Ventilator graphic analysis: Obstructive lung disease

Ventilator graphics provide a rapid display of a patient’s pulmonary mechanics and interaction with the ventilator. Analyzing ventilator waveforms in a patient with acute respiratory failure is as essential as monitoring the telemetry of a patient with suspected cardiac dysrhythmia.
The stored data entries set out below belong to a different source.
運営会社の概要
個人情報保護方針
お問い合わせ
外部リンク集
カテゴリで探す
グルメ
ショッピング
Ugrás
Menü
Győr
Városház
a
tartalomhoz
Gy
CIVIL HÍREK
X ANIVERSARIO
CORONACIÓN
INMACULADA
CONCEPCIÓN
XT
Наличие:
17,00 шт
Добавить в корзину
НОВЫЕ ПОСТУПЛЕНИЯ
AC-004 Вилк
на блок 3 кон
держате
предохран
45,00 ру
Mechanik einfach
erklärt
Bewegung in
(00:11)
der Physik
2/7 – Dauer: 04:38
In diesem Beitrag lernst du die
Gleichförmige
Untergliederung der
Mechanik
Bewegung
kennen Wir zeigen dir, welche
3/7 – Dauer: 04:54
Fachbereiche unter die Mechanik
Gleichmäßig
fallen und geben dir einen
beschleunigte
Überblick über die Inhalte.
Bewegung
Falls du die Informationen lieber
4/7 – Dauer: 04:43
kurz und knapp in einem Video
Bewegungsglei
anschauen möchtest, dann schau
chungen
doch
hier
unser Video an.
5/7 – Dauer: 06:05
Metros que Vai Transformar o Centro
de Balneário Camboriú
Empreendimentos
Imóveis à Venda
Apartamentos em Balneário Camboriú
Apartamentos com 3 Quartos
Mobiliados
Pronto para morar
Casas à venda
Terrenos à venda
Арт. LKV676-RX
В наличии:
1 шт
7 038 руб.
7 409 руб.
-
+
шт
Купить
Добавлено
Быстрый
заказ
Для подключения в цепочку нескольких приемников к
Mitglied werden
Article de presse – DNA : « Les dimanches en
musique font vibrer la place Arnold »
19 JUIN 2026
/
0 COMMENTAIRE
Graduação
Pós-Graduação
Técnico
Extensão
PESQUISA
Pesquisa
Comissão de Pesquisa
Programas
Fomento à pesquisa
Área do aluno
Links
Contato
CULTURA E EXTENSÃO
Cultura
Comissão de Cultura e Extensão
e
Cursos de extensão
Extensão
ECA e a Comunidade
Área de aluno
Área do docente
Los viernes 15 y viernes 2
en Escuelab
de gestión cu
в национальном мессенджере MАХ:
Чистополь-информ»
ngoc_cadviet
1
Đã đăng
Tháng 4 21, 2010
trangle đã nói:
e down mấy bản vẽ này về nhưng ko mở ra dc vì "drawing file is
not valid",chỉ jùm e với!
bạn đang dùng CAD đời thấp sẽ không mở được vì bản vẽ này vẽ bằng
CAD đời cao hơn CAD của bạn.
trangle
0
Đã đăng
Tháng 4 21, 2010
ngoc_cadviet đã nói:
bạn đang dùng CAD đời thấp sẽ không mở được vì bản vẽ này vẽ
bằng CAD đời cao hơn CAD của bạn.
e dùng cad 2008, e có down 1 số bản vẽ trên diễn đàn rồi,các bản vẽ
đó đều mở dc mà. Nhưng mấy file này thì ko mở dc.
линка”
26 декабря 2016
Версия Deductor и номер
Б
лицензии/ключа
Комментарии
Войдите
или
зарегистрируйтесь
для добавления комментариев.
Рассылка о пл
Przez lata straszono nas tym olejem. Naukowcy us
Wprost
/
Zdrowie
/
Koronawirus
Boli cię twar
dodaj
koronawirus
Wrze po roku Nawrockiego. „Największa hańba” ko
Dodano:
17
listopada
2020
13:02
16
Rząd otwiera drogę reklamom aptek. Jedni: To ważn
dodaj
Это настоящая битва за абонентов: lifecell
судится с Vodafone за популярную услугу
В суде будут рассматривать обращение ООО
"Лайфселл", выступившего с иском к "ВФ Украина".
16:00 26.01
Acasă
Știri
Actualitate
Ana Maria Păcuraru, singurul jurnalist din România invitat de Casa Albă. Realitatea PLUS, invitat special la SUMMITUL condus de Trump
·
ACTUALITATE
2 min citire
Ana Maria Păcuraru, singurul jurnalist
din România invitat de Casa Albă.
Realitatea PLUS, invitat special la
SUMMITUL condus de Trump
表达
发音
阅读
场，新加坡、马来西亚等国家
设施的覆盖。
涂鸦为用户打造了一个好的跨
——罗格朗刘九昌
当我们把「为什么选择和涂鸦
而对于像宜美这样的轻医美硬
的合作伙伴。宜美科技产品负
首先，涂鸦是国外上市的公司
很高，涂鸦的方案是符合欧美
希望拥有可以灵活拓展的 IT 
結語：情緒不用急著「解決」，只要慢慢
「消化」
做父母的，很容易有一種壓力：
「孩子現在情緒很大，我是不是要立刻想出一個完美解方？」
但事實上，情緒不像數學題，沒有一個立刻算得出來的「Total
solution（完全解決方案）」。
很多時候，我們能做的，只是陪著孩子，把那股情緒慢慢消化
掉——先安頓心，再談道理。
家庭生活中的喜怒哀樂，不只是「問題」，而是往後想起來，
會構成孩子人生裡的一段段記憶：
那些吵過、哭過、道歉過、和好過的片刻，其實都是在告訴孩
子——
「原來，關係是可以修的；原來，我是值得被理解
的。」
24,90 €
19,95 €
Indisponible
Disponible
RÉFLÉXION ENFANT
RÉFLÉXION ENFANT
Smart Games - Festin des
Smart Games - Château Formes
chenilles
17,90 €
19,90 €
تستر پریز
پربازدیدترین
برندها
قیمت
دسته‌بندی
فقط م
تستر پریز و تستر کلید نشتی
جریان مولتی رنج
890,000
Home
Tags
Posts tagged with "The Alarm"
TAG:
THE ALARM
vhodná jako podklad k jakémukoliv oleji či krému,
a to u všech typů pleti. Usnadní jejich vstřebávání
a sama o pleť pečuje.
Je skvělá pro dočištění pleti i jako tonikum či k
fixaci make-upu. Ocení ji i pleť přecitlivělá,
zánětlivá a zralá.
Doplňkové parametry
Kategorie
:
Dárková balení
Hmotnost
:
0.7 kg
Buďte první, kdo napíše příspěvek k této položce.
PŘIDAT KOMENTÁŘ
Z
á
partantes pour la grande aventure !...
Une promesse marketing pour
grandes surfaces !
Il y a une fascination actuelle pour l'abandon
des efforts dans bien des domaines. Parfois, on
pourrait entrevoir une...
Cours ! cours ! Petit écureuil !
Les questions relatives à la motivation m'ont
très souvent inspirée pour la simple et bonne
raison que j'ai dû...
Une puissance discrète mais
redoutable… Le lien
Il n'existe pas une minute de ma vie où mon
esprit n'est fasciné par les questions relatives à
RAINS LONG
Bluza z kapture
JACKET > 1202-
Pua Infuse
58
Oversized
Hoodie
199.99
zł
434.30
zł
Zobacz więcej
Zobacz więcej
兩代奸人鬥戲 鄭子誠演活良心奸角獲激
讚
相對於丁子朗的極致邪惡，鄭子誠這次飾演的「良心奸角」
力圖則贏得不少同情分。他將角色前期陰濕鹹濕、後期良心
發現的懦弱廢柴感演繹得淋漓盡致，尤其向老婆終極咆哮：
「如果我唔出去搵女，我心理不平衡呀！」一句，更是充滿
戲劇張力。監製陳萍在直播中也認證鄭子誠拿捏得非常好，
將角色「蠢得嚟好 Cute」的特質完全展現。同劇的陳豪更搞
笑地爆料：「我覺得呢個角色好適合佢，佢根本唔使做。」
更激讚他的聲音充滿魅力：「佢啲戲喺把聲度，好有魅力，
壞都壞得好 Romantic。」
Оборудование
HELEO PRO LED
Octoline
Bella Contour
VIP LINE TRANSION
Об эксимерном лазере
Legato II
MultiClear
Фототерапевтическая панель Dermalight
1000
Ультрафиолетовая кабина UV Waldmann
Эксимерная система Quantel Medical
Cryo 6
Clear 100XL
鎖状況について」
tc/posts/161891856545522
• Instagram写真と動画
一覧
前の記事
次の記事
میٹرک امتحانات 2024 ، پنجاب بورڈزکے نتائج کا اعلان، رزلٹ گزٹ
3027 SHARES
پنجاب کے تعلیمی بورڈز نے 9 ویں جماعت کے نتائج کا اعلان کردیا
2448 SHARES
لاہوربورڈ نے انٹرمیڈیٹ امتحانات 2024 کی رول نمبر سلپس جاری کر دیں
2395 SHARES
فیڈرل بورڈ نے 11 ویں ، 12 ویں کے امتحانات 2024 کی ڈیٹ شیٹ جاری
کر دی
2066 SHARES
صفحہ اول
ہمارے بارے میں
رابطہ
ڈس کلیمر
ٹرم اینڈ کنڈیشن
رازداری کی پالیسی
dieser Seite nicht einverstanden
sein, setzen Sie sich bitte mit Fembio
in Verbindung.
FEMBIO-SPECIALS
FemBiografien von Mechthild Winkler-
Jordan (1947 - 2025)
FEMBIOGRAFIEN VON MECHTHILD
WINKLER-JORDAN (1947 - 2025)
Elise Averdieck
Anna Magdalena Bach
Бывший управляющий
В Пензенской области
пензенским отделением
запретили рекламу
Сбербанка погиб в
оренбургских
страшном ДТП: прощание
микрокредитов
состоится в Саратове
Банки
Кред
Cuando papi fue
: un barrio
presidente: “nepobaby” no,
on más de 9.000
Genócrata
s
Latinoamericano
Ventilator waveforms can provide the first clue of worsening airway resistance, dynamic hyperinflation and patient-ventilator asynchrony, enabling clinicians to both diagnose and manage ventilator emergencies. Dynamic hyperinflation is commonly seen in patients with obstructive lung disease and occurs when the expiratory time is insufficient to return to resting lung volume (Figure 1).

 

Figure 1. Intrinsic PEEP as evidenced by active flow at end-expiration. 

 

Dynamic hyperinflation observed on flow waveform analysis during mechanical ventilation is typically caused by collapse of unstable airways early in exhalation or by setting the respiratory rate too high to allow a complete exhalation of the delivered tidal volume. Auto-PEEP (or intrinsic PEEP, PEEPi) refers to end-expiratory alveolar pressure that exceeds the end-expiratory airway pressure set by the clinician (applied PEEP). The degree of dynamic hyperinflation can be quantified by performing an end-expiratory occlusion maneuver to measure the total PEEP, which is the sum of applied PEEP and intrinsic PEEP. In patients with severe asthma, intrinsic PEEP can reach 10 to 15 cm H20 or more. 

 

We know that patients with obstructive lung disease have elevated peak inspiratory pressure (PIP) due to increased airway resistance. However, it is important to also understand that dynamic hyperinflation can increase the plateau pressure (Pplat), as the trapped gas raises average end-inspiratory alveolar pressure. Because asthmatic patients typically have normal lung compliance, elevated plateau pressure should raise concern for significant auto-PEEP, even in the absence of significantly elevated end-expiratory pressure. The end-expiratory hold maneuver is not perfectly sensitive for the detection of auto-PEEP as patients with status asthmaticus can have low values of PEEPi, if there is a large proportion of small airway closure obscuring accurate assessment of end-expiratory alveolar pressure. Can you calculate the PEEPi from the ventilator graphics below (Figure 2)? 

Figure 2. Patient with acute respiratory failure due to status asthmaticus.

 

What is the danger of intrinsic PEEP? Auto-PEEP has several adverse effects, including increased inspiratory workload resulting from suboptimal pulmonary function at a higher resting lung volume, hypotension resulting from increased intrathoracic pressure compromising venous return, ventilation-perfusion mismatch from regional hyperinflation and increased risk of barotrauma. Auto-PEEP imposes a substantial inspiratory muscle load to trigger a breath, as it creates a large pressure gradient between end-expiratory alveolar pressure and the ventilator circuit pressure that the patient must overcome to trigger an assisted breath (Figure 3).  

 

Figure 3. Trigger asynchrony resulting from an increased trigger threshold from auto-PEEP. 

 

Strategies to reduce dynamic hyperinflation include reduction of respiratory rate to 10-12 breaths per minute (lower rates may be required when Pplat > 30 cm H20), reducing inspiratory time to extend expiratory time (avoiding drastic increases in PIP from elevated flow rates), permissive hypercapnia, medical therapies to reduce bronchoconstriction and neuromuscular blockade. If there is no urgent reason to correct acidemia from hypercapnia, like cardiac dysrhythmias or hemodynamic instability, it is best to avoid attempts to lower PaCO2 levels by increasing minute ventilation (rate and tidal volume), which will only worsen hyperinflation and further increase dead space. If severe trigger asynchrony exists, increasing the applied PEEP to lower the trigger threshold can be considered in rare instances, but only if it does not significantly raise the plateau pressure. 

 

 

 

 

 

 

 

 

Answer: PEEPi = 15 cm H20

 

References:

 

Chatburn, Robert L. Fundamentals of Mechanical Ventilation: A short course on the theory and application of mechanical ventilators. Cleveland Heights: Mandu Press Ltd., 2003. 

 

Dhand R. Ventilator graphics and respiratory mechanics in the patient with obstructive lung disease. Resp Care. 2005;50(20):246-261.

 

Leatherman J. Mechanical ventilation for severe asthma. Chest. 2015;147(6):1671-1680. 

 

Waugh, Jonathan, et al. Rapid Interpretation of Ventilator Waveforms. Upper Saddle River: Prentice Hall, 2007.